■ Work required:
Restate exactly the lines of the entries below, beginning with the first and ending with the line that holds "نتایج یک بررسی". Pictures are not copied.

■ Records shown:
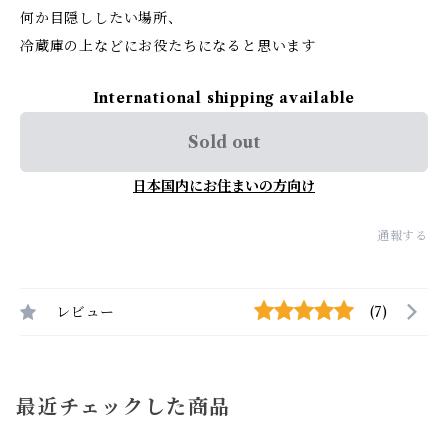
何か目隠ししたい場所、
冷蔵庫の上などにお役たちになると思います
International shipping available
Sold out
日本国内にお住まいの方向け
通報する
レビュー
(7)
最近チェックした商品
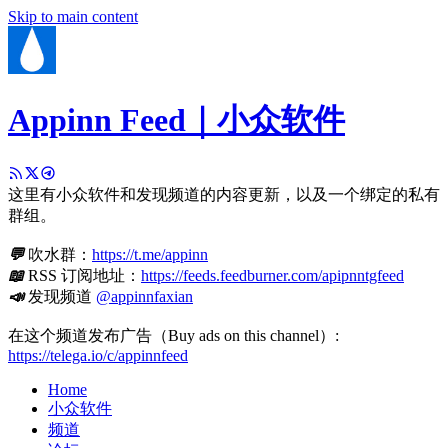
Skip to main content
Appinn Feed｜小众软件
这里有小众软件和发现频道的内容更新，以及一个绑定的私有
群组。
💬
吹水群：
https://t.me/appinn
📖
RSS 订阅地址：
https://feeds.feedburner.com/apipnntgfeed
📣
发现频道
@appinnfaxian
在这个频道发布广告（Buy ads on this channel）:
https://telega.io/c/appinnfeed
Home
小众软件
频道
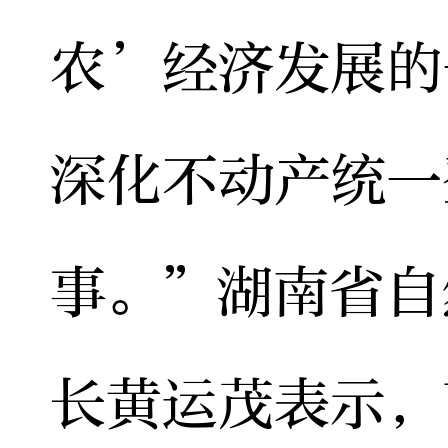
农’经济发展的
深化不动产统一
事。”湖南省自
长黄运茂表示，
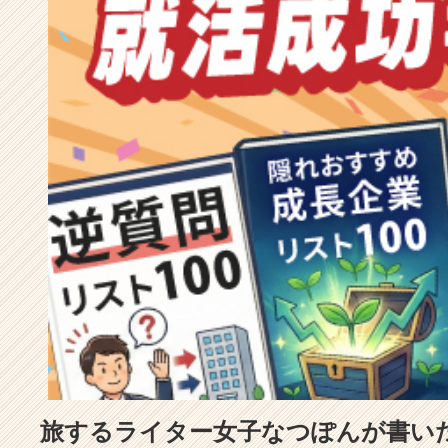
成
長
企
業
か
ら
ス
カ
ウ
ト
が
届
く
就
活
サ
イ
ト
チ
ア
旅するライター女子なつぽんが書い
キ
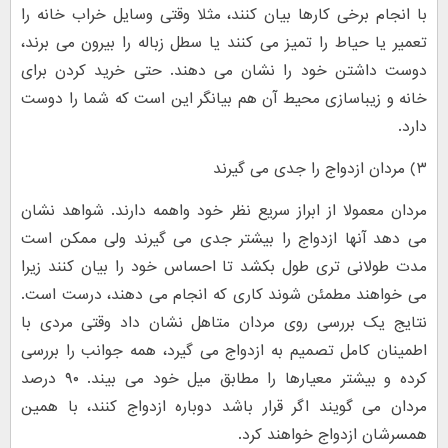
با انجام برخی کارها بیان کنند، مثلا وقتی وسایل خراب خانه را
تعمیر یا حیاط را تمیز می کنند یا سطل زباله را بیرون می برند،
دوست داشتن خود را نشان می دهند. حتی خرید کردن برای
خانه و زیباسازی محیط آن هم بیانگر این است که شما را دوست
دارد.
۳) مردان ازدواج را جدی می گیرند
مردان معمولا از ابراز سریع نظر خود واهمه دارند. شواهد نشان
می دهد آنها ازدواج را بیشتر جدی می گیرند ولی ممکن است
مدت طولانی تری طول بکشد تا احساس خود را بیان کنند زیرا
می خواهند مطمئن شوند کاری که انجام می دهند، درست است.
نتایج یک بررسی روی مردان متاهل نشان داد وقتی مردی با
اطمینان کامل تصمیم به ازدواج می گیرد، همه جوانب را بررسی
کرده و بیشتر معیارها را مطابق میل خود می بیند. ۹۰ درصد
مردان می گویند اگر قرار باشد دوباره ازدواج کنند، با همین
همسرشان ازدواج خواهند کرد.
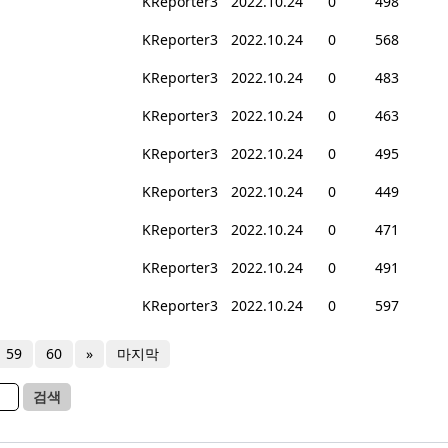
KReporter3
2022.10.24
0
498
KReporter3
2022.10.24
0
568
KReporter3
2022.10.24
0
483
KReporter3
2022.10.24
0
463
KReporter3
2022.10.24
0
495
KReporter3
2022.10.24
0
449
KReporter3
2022.10.24
0
471
KReporter3
2022.10.24
0
491
KReporter3
2022.10.24
0
597
59
60
»
마지막
검색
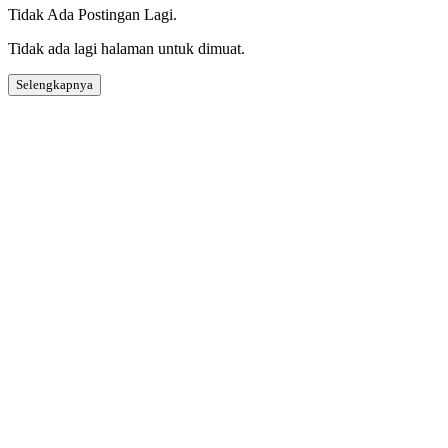
Tidak Ada Postingan Lagi.
Tidak ada lagi halaman untuk dimuat.
Selengkapnya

■ Final answer:
何か目隠ししたい場所、
冷蔵庫の上などにお役たちになると思います
International shipping available
Sold out
日本国内にお住まいの方向け
通報する
レビュー
(7)
最近チェックした商品
Skip to main content
Appinn Feed｜小众软件
这里有小众软件和发现频道的内容更新，以及一个绑定的私有
群组。
💬
吹水群：
https://t.me/appinn
📖
RSS 订阅地址：
https://feeds.feedburner.com/apipnntgfeed
📣
发现频道
@appinnfaxian
在这个频道发布广告（Buy ads on this channel）:
https://telega.io/c/appinnfeed
Home
小众软件
频道
农’经济发展的
深化不动产统一
事。”湖南省自
长黄运茂表示，
成
長
企
業
か
ら
ス
カ
ウ
ト
が
届
く
就
活
サ
イ
ト
チ
ア
旅するライター女子なつぽんが書い
キ
با انجام برخی کارها بیان کنند، مثلا وقتی وسایل خراب خانه را
تعمیر یا حیاط را تمیز می کنند یا سطل زباله را بیرون می برند،
دوست داشتن خود را نشان می دهند. حتی خرید کردن برای
خانه و زیباسازی محیط آن هم بیانگر این است که شما را دوست
دارد.
۳) مردان ازدواج را جدی می گیرند
مردان معمولا از ابراز سریع نظر خود واهمه دارند. شواهد نشان
می دهد آنها ازدواج را بیشتر جدی می گیرند ولی ممکن است
مدت طولانی تری طول بکشد تا احساس خود را بیان کنند زیرا
می خواهند مطمئن شوند کاری که انجام می دهند، درست است.
نتایج یک بررسی روی مردان متاهل نشان داد وقتی مردی با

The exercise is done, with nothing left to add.